Da una lettera scritta da Anna Kuliscioff a Camillo Prampolini dalle carceri giudiziarie di Milano il 31 agosto 1898, dopo aver ricevuto la condanna a due anni di carcere, poi ridotti a sei mesi grazie a un indulto. Anna, liberata il 31 dicembre 1898, era stata arrestata poco prima di Bissolati e Turati, per il quale la Camera decise anche la decadenza da deputato.
Io non ho conosciuto che tardi, in questi ultimi tormentati anni, Anna Kuliscioff. Ho varcata la soglia della casa sua e di Filippo Turati – il famoso «salotto» – con qualche trepidazione. Vi ho trovato quello che istintivamente cercavo: la fermezza serena di chi sa che ciò che è stato distrutto, risorgerà. Di Anna Kuliscioff mi colpì soprattutto la facoltà di introspezione, che Le consentiva di capire immediatamente lo stato d’animo dei suoi interlocutori e, oserei dire, di rivelarlo a loro medesimi, con una sintesi lucidissima. Assumeva coi giovani, non la rigidità cattedratica di certe più o meno illustri cariatidi, che fanno piovere dall’alto i loro giudizi inappellabili, ma una confidente benevolenza che annullava – nei limiti del possibile – le distanze […]. Sempre mi apparve una Consolatrice per noi giovani e per quelli provati dal dolore, e sentii che, nell’atmosfera del suo spirito, soli dovevano sentirsi a disagio coloro che sono rosi e corrosi dallo scetticismo. C’era in ogni suo atto, in ogni sua parola un largo soffio di umanità. Certo, essa non considerò uomini superiori quelli che si ritirano in un piccolo angolo ad imbrattare carta ed a tornire periodi, isolandosi dall’umanità che li circonda. La ragione la conduceva al sentimento. Possedeva in sommo grado le qualità degli spiriti eletti: la bontà e l’indulgenza. Detestava l’ignoranza che imbestialisce, l’errore che opprime, l’intolleranza che tiranneggia, la crudeltà che tortura, l’odio che uccide. Perciò spese la sua lunga giornata per liberarci dalle catene che ci inibiscono ogni moto generoso. Perciò fu socialista, nel senso intero della parola, per sentimento, cioè, oltre che per convinzione scientifica. Perciò fu incomparabile nel chinarsi verso la miseria, verso il dolore, verso i vinti.

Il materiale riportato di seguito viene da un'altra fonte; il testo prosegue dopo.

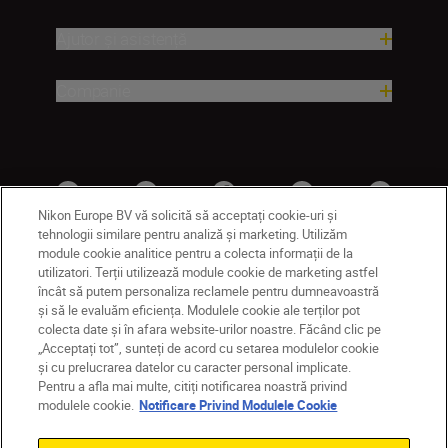
Ajutor și asistență
Companie
Nikon Europe BV vă solicită să acceptați cookie-uri și
tehnologii similare pentru analiză și marketing. Utilizăm
module cookie analitice pentru a colecta informații de la
utilizatori. Terții utilizează module cookie de marketing astfel
RO
Nikon Sites
încât să putem personaliza reclamele pentru dumneavoastră
și să le evaluăm eficiența. Modulele cookie ale terților pot
Contactaţi-ne
Politică de confidențialitate
colecta date și în afara website-urilor noastre. Făcând clic pe
Termeni de utilizare
„Acceptați tot”, sunteți de acord cu setarea modulelor cookie
Notificare privind modulele cookie
Setări cookie
și cu prelucrarea datelor cu caracter personal implicate.
© 2026 Nikon
Pentru a afla mai multe, citiți notificarea noastră privind
modulele cookie.
Notificare Privind Modulele Cookie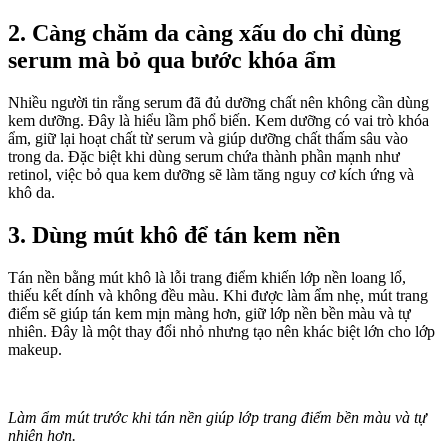
2. Càng chăm da càng xấu do chỉ dùng
serum mà bỏ qua bước khóa ẩm
Nhiều người tin rằng serum đã đủ dưỡng chất nên không cần dùng
kem dưỡng. Đây là hiểu lầm phổ biến. Kem dưỡng có vai trò khóa
ẩm, giữ lại hoạt chất từ serum và giúp dưỡng chất thấm sâu vào
trong da. Đặc biệt khi dùng serum chứa thành phần mạnh như
retinol, việc bỏ qua kem dưỡng sẽ làm tăng nguy cơ kích ứng và
khô da.
3. Dùng mút khô để tán kem nền
Tán nền bằng mút khô là lỗi trang điểm khiến lớp nền loang lổ,
thiếu kết dính và không đều màu. Khi được làm ẩm nhẹ, mút trang
điểm sẽ giúp tán kem mịn màng hơn, giữ lớp nền bền màu và tự
nhiên. Đây là một thay đổi nhỏ nhưng tạo nên khác biệt lớn cho lớp
makeup.
Làm ẩm mút trước khi tán nền giúp lớp trang điểm bền màu và tự
nhiên hơn.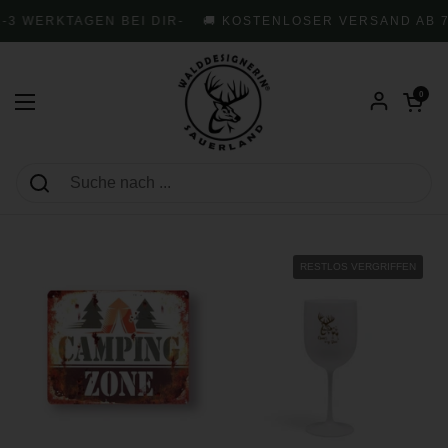
Zum Inhalt springen
3 WERKTAGEN BEI DIR
-
🚚 KOSTENLOSER VERSAND AB 79
Warenkorb öf
0
Menü öffnen
RESTLOS VERGRIFFEN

Da Pietro Nenni, Una consolatrice, scritto uscito su Critica Sociale nel gennaio 1926. Con questo ritratto furono pubblicati altri contributi elaborati, tra gli altri, da Claudio Treves, Alessandro Schiavi, Pallante Rugginenti, Ugo Guido Mondolfo, Fausto Pagliari per onorare Anna Kuliscioff ricordandone sia l’impegno politico e culturale, sia lo spessore umano.